PROBLEM REQUIREMENTS >>
The expected answer is the data below, printed verbatim without its pictures.

LISTED ENTRIES >>
━━━━━━━━━━━━━━━━━━━━━━━━━━━━━━
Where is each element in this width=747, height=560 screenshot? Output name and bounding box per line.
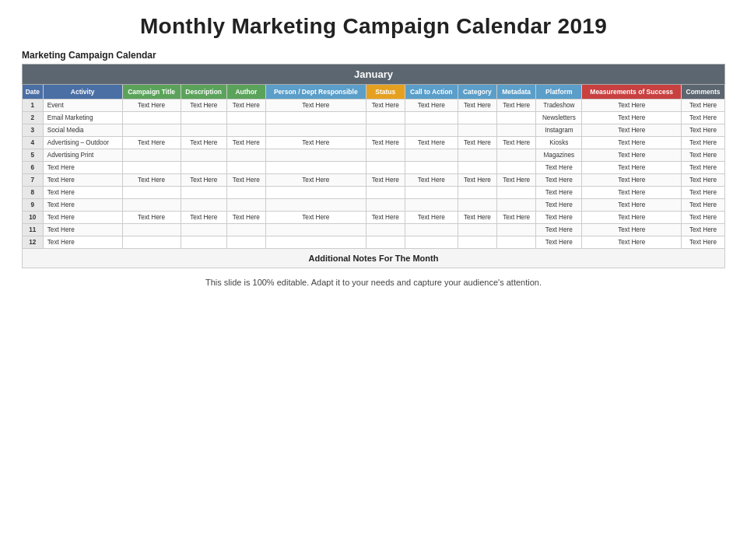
cell-platform: Instagram: [536, 124, 582, 137]
cell-measurement: Text Here: [582, 212, 682, 224]
col-header-platform: Platform: [536, 85, 582, 100]
cell-activity: Text Here: [43, 174, 122, 187]
month-label: January: [23, 65, 725, 85]
cell-category: [458, 236, 496, 249]
table-row: 10Text HereText HereText HereText HereTe…: [23, 212, 725, 224]
cell-platform: Newsletters: [536, 112, 582, 124]
cell-activity: Text Here: [43, 187, 122, 199]
cell-description: [181, 112, 226, 124]
calendar-table: January DateActivityCampaign TitleDescri…: [22, 64, 725, 268]
cell-cta: [405, 187, 458, 199]
data-body: 1EventText HereText HereText HereText He…: [23, 100, 725, 249]
cell-cta: [405, 199, 458, 212]
cell-status: [366, 124, 405, 137]
cell-category: [458, 112, 496, 124]
cell-person: [265, 199, 366, 212]
cell-person: [265, 162, 366, 174]
cell-cta: [405, 112, 458, 124]
cell-status: Text Here: [366, 137, 405, 149]
cell-person: Text Here: [265, 100, 366, 112]
cell-date: 1: [23, 100, 44, 112]
cell-cta: Text Here: [405, 212, 458, 224]
cell-platform: Text Here: [536, 212, 582, 224]
cell-platform: Kiosks: [536, 137, 582, 149]
cell-comments: Text Here: [682, 149, 725, 162]
cell-platform: Text Here: [536, 236, 582, 249]
col-header-metadata: Metadata: [497, 85, 536, 100]
cell-description: Text Here: [181, 137, 226, 149]
cell-person: [265, 236, 366, 249]
cell-platform: Text Here: [536, 224, 582, 236]
cell-measurement: Text Here: [582, 149, 682, 162]
cell-platform: Text Here: [536, 174, 582, 187]
cell-category: Text Here: [458, 100, 496, 112]
cell-campaign_title: Text Here: [122, 174, 181, 187]
table-row: 11Text HereText HereText HereText Here: [23, 224, 725, 236]
cell-measurement: Text Here: [582, 112, 682, 124]
cell-author: [226, 199, 265, 212]
cell-date: 3: [23, 124, 44, 137]
cell-comments: Text Here: [682, 212, 725, 224]
cell-metadata: Text Here: [497, 100, 536, 112]
cell-comments: Text Here: [682, 124, 725, 137]
cell-platform: Text Here: [536, 199, 582, 212]
cell-comments: Text Here: [682, 112, 725, 124]
cell-activity: Advertising – Outdoor: [43, 137, 122, 149]
cell-description: [181, 224, 226, 236]
cell-status: [366, 224, 405, 236]
cell-cta: Text Here: [405, 100, 458, 112]
cell-status: [366, 236, 405, 249]
cell-author: [226, 112, 265, 124]
cell-comments: Text Here: [682, 174, 725, 187]
cell-activity: Event: [43, 100, 122, 112]
cell-author: Text Here: [226, 174, 265, 187]
col-header-description: Description: [181, 85, 226, 100]
cell-status: [366, 199, 405, 212]
section-label: Marketing Campaign Calendar: [22, 50, 725, 61]
cell-measurement: Text Here: [582, 137, 682, 149]
cell-cta: [405, 236, 458, 249]
cell-campaign_title: [122, 187, 181, 199]
cell-comments: Text Here: [682, 236, 725, 249]
cell-cta: [405, 149, 458, 162]
cell-description: [181, 124, 226, 137]
cell-activity: Text Here: [43, 212, 122, 224]
cell-measurement: Text Here: [582, 224, 682, 236]
cell-measurement: Text Here: [582, 174, 682, 187]
cell-category: Text Here: [458, 137, 496, 149]
cell-metadata: Text Here: [497, 212, 536, 224]
cell-campaign_title: [122, 224, 181, 236]
cell-metadata: [497, 162, 536, 174]
cell-measurement: Text Here: [582, 199, 682, 212]
cell-cta: Text Here: [405, 137, 458, 149]
cell-metadata: [497, 124, 536, 137]
cell-metadata: [497, 224, 536, 236]
table-row: 4Advertising – OutdoorText HereText Here…: [23, 137, 725, 149]
cell-category: Text Here: [458, 212, 496, 224]
cell-platform: Text Here: [536, 187, 582, 199]
col-header-measurement: Measurements of Success: [582, 85, 682, 100]
cell-author: [226, 124, 265, 137]
cell-comments: Text Here: [682, 162, 725, 174]
cell-date: 8: [23, 187, 44, 199]
cell-activity: Text Here: [43, 199, 122, 212]
cell-date: 10: [23, 212, 44, 224]
cell-status: [366, 187, 405, 199]
cell-activity: Text Here: [43, 162, 122, 174]
cell-author: [226, 224, 265, 236]
cell-status: Text Here: [366, 212, 405, 224]
cell-activity: Email Marketing: [43, 112, 122, 124]
cell-description: Text Here: [181, 174, 226, 187]
cell-status: Text Here: [366, 174, 405, 187]
cell-metadata: Text Here: [497, 174, 536, 187]
column-headers-row: DateActivityCampaign TitleDescriptionAut…: [23, 85, 725, 100]
notes-row: Additional Notes For The Month: [23, 249, 725, 268]
col-header-campaign_title: Campaign Title: [122, 85, 181, 100]
cell-author: [226, 149, 265, 162]
cell-campaign_title: [122, 199, 181, 212]
cell-description: [181, 149, 226, 162]
footer-text: This slide is 100% editable. Adapt it to…: [22, 278, 725, 287]
cell-metadata: [497, 112, 536, 124]
table-row: 6Text HereText HereText HereText Here: [23, 162, 725, 174]
cell-metadata: Text Here: [497, 137, 536, 149]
━━━━━━━━━━━━━━━━━━━━━━━━━━━━━━
ANSWER SECTION >>
Where is each element in this width=747, height=560 screenshot? Output name and bounding box per line.
cell-platform: Instagram: [536, 124, 582, 137]
cell-measurement: Text Here: [582, 212, 682, 224]
col-header-platform: Platform: [536, 85, 582, 100]
cell-activity: Text Here: [43, 174, 122, 187]
month-label: January: [23, 65, 725, 85]
cell-category: [458, 236, 496, 249]
table-row: 10Text HereText HereText HereText HereTe…: [23, 212, 725, 224]
cell-platform: Newsletters: [536, 112, 582, 124]
cell-activity: Text Here: [43, 187, 122, 199]
cell-description: [181, 112, 226, 124]
calendar-table: January DateActivityCampaign TitleDescri…: [22, 64, 725, 268]
cell-cta: [405, 187, 458, 199]
data-body: 1EventText HereText HereText HereText He…: [23, 100, 725, 249]
cell-cta: [405, 199, 458, 212]
cell-status: [366, 124, 405, 137]
cell-category: [458, 112, 496, 124]
cell-person: [265, 199, 366, 212]
cell-person: [265, 162, 366, 174]
cell-cta: [405, 112, 458, 124]
cell-status: Text Here: [366, 137, 405, 149]
cell-person: Text Here: [265, 100, 366, 112]
cell-date: 1: [23, 100, 44, 112]
cell-cta: Text Here: [405, 212, 458, 224]
cell-platform: Text Here: [536, 212, 582, 224]
cell-platform: Kiosks: [536, 137, 582, 149]
cell-comments: Text Here: [682, 149, 725, 162]
cell-platform: Text Here: [536, 236, 582, 249]
col-header-metadata: Metadata: [497, 85, 536, 100]
cell-description: Text Here: [181, 137, 226, 149]
cell-person: [265, 236, 366, 249]
cell-platform: Text Here: [536, 224, 582, 236]
cell-measurement: Text Here: [582, 149, 682, 162]
cell-platform: Text Here: [536, 174, 582, 187]
cell-category: Text Here: [458, 100, 496, 112]
cell-campaign_title: Text Here: [122, 174, 181, 187]
table-row: 11Text HereText HereText HereText Here: [23, 224, 725, 236]
cell-measurement: Text Here: [582, 112, 682, 124]
cell-author: [226, 199, 265, 212]
cell-date: 3: [23, 124, 44, 137]
cell-comments: Text Here: [682, 212, 725, 224]
cell-metadata: Text Here: [497, 100, 536, 112]
cell-comments: Text Here: [682, 124, 725, 137]
cell-platform: Text Here: [536, 199, 582, 212]
cell-comments: Text Here: [682, 112, 725, 124]
cell-activity: Advertising – Outdoor: [43, 137, 122, 149]
cell-description: [181, 224, 226, 236]
cell-status: [366, 224, 405, 236]
cell-cta: Text Here: [405, 100, 458, 112]
cell-status: [366, 236, 405, 249]
cell-author: [226, 112, 265, 124]
cell-comments: Text Here: [682, 174, 725, 187]
cell-activity: Event: [43, 100, 122, 112]
cell-author: Text Here: [226, 174, 265, 187]
col-header-description: Description: [181, 85, 226, 100]
cell-status: [366, 199, 405, 212]
section-label: Marketing Campaign Calendar: [22, 50, 725, 61]
cell-measurement: Text Here: [582, 137, 682, 149]
cell-cta: [405, 236, 458, 249]
cell-campaign_title: [122, 187, 181, 199]
cell-comments: Text Here: [682, 236, 725, 249]
cell-cta: [405, 149, 458, 162]
cell-description: [181, 124, 226, 137]
cell-activity: Text Here: [43, 212, 122, 224]
cell-measurement: Text Here: [582, 224, 682, 236]
cell-measurement: Text Here: [582, 174, 682, 187]
cell-category: Text Here: [458, 137, 496, 149]
cell-metadata: Text Here: [497, 212, 536, 224]
cell-campaign_title: [122, 224, 181, 236]
cell-metadata: [497, 162, 536, 174]
cell-measurement: Text Here: [582, 199, 682, 212]
cell-cta: Text Here: [405, 137, 458, 149]
cell-metadata: [497, 124, 536, 137]
cell-metadata: [497, 224, 536, 236]
table-row: 4Advertising – OutdoorText HereText Here…: [23, 137, 725, 149]
cell-category: Text Here: [458, 212, 496, 224]
cell-platform: Text Here: [536, 187, 582, 199]
col-header-measurement: Measurements of Success: [582, 85, 682, 100]
cell-author: [226, 124, 265, 137]
cell-comments: Text Here: [682, 162, 725, 174]
cell-date: 8: [23, 187, 44, 199]
cell-activity: Text Here: [43, 199, 122, 212]
cell-date: 10: [23, 212, 44, 224]
cell-status: [366, 187, 405, 199]
cell-activity: Text Here: [43, 162, 122, 174]
cell-author: [226, 224, 265, 236]
cell-status: Text Here: [366, 212, 405, 224]
cell-activity: Email Marketing: [43, 112, 122, 124]
cell-description: Text Here: [181, 174, 226, 187]
cell-status: Text Here: [366, 174, 405, 187]
cell-metadata: Text Here: [497, 174, 536, 187]
column-headers-row: DateActivityCampaign TitleDescriptionAut…: [23, 85, 725, 100]
notes-row: Additional Notes For The Month: [23, 249, 725, 268]
col-header-campaign_title: Campaign Title: [122, 85, 181, 100]
cell-author: [226, 149, 265, 162]
cell-campaign_title: [122, 199, 181, 212]
cell-description: [181, 149, 226, 162]
footer-text: This slide is 100% editable. Adapt it to…: [22, 278, 725, 287]
cell-metadata: [497, 112, 536, 124]
table-row: 6Text HereText HereText HereText Here: [23, 162, 725, 174]
cell-metadata: Text Here: [497, 137, 536, 149]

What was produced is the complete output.